BEGIN Input for this task

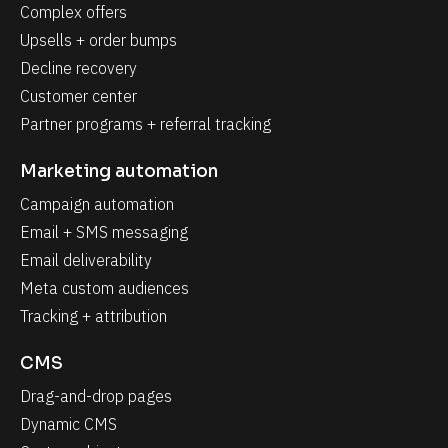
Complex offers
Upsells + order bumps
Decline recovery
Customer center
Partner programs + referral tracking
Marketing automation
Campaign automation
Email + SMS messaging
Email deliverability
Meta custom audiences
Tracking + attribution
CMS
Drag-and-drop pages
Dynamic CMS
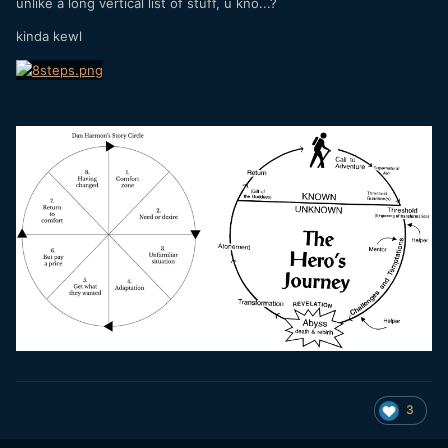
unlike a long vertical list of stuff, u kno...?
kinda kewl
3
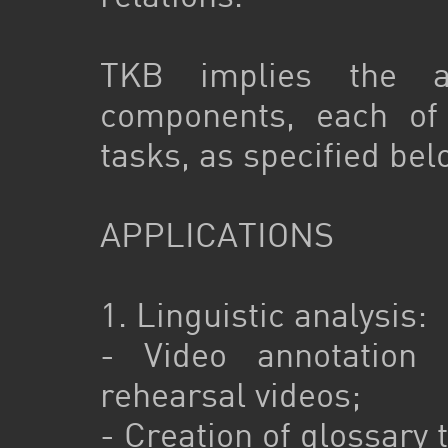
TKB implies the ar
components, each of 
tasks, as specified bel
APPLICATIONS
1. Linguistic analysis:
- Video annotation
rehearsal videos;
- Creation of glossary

END Input for this task
BEGIN Input for this task

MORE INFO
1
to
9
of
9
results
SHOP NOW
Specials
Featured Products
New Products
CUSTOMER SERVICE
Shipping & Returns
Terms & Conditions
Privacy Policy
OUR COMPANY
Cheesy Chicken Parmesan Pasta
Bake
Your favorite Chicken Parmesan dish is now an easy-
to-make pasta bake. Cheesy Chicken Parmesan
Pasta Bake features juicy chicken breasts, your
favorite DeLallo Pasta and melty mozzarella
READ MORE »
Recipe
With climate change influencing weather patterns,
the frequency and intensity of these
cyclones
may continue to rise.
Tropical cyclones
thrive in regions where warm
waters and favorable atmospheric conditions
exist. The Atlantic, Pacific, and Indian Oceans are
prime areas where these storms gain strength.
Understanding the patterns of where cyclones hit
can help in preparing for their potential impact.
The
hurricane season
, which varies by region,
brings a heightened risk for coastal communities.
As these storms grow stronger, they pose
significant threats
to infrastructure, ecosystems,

END Input for this task

What is wanted is one number: how many lines in the listing hold the string "where".

3